It would have the advantage that resizing is never needed until you're wholly out of room, but that seems minor compared to the drawbacks.

Just thought I'd repeat that <wink>.

Terry Reedy

6:28 p.m.

New subject: collections module

...

Possibly -- nobody has given enough detail to say. I'd be inclined to continue doing what we do now when an append runs out of room, which is to ask for more room, overallocating by a small percentage of the current

...

size. If there's free room "at the left end", though, it may or may not be more efficient to memmove the guts left. Those are important details

On enhancing list object: queue vs. deque. My general impression is that queues, while less common than stacks, are used enough in enough different algorithms that adding one implementation field to list headers so that pop(0) is an O(1) pointer move might be an overall win for Python. The current O(n) move everything every time behavior is certainly a nuisance when queues are needed. Deques, on the other hand, seem to be more a theoretical construct. Algorithm books include them for completeness in describing possible list disciplines, but generally ignore them thereafter. I am hard put to remember an algorithm that actually needs them. They are certainly much rarer than queues. So I do not think trying to make prepends O(1) should be considered further. list that

...

haven't gotten beyond the hand-wavy stage.

My possibly naive thought is that before reallocating, look at the ratio of left free to total. If memmove would result in as much, or perhaps nearly as much, over-allocation as realloc, then just do that. Certainly if the ratio is small (like say .1), don't bother with memmove. The exact cutoff is a tuning matter. Separate issue: for best performance, one would like to be able trade space for time and preallocate a large enough block so that most append faults result in a memmove back to the left. Does the current builtin shrinkage discipline would allow this. Or does "q=[0]*1000; q[:]=[]" shrink the space for q back to nearly nothing? (One might also want to do same for stack. And yes, I remember: 'user tuning' is a 'bad idea'. But....) Terry J. Reedy

Tim Peters

1:30 a.m.

New subject: collections module

[Terry Reedy]

...

On enhancing list object: queue vs. deque.

My general impression is that queues, while less common than stacks, are used enough in enough different algorithms that adding one implementation field to list headers so that pop(0) is an O(1) pointer move might be an overall win for Python. The current O(n) move everything every time behavior is certainly a nuisance when queues are needed.

See the other msgs in this thread today -- I'm not convinced that queue-like behavior can be supported that efficiently.

...

Deques, on the other hand, seem to be more a theoretical construct. Algorithm books include them for completeness in describing possible list disciplines, but generally ignore them thereafter. I am hard put to remember an algorithm that actually needs them. They are certainly much rarer than queues. So I do not think trying to make prepends O(1) should be considered further.

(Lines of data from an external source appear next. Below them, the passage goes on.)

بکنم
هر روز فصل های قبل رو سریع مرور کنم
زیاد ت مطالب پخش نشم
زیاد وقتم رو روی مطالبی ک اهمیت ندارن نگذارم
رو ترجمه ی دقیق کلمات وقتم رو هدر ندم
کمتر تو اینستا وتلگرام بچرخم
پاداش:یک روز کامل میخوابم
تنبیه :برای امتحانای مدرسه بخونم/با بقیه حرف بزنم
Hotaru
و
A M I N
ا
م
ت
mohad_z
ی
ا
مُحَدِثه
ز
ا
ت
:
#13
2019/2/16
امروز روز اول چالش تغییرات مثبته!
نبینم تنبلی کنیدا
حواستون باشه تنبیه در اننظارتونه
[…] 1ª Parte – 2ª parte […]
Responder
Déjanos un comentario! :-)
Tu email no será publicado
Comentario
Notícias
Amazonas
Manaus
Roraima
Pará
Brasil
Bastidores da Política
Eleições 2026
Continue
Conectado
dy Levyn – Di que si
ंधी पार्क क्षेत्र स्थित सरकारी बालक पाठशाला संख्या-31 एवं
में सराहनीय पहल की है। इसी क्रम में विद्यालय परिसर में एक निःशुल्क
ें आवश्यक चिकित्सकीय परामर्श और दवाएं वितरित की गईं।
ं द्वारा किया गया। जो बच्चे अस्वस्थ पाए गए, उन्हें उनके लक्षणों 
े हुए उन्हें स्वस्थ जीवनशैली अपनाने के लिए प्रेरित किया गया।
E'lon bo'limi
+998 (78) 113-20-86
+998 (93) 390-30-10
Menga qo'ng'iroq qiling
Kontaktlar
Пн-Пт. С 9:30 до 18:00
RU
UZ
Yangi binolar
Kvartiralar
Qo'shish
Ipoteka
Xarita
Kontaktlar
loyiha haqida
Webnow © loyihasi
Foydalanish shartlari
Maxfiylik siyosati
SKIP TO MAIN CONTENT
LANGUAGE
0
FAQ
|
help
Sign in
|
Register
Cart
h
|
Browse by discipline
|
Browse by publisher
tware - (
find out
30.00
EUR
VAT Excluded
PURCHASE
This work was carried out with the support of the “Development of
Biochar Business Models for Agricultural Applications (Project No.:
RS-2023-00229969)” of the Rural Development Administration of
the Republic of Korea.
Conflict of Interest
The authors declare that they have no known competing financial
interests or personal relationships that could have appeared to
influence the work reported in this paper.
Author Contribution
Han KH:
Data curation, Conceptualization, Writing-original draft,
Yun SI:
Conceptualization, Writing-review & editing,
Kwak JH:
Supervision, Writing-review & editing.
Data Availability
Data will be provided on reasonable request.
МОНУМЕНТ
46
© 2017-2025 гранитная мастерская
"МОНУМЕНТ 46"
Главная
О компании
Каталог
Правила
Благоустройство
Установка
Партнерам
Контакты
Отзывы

I expect that if queue-like behavior *can* be supported efficiently using an always-contiguous vector, efficient dequeue-like behavior will fall out for free.

...

My possibly naive thought is that before reallocating, look at the ratio of left free to total.

I don't know what that means (neither the "left free" part nor what exactly "total" is counting). The devil is in the details here.

...

If memmove would result in as much, or perhaps nearly as much, over-allocation as realloc,

memmove() leaves the total number of unused slots unchanged. realloc can do that too, or increase it by any amount, or decrease it by any amount. I just don't know what you're trying to say ... explain how it works, step by step, in the q = [incoming() for i in range(1000)] while True: q.append(incoming()) consume(q.pop(0)) example.

...

then just do that. Certainly if the ratio is small (like say .1), don't bother with memmove. The exact cutoff is a tuning matter.

Separate issue: for best performance, one would like to be able trade space for time and preallocate a large enough block so that most append faults result in a memmove back to the left. Does the current builtin shrinkage discipline would allow this. Or does "q=[0]*1000; q[:]=[]" shrink the space for q back to nearly nothing?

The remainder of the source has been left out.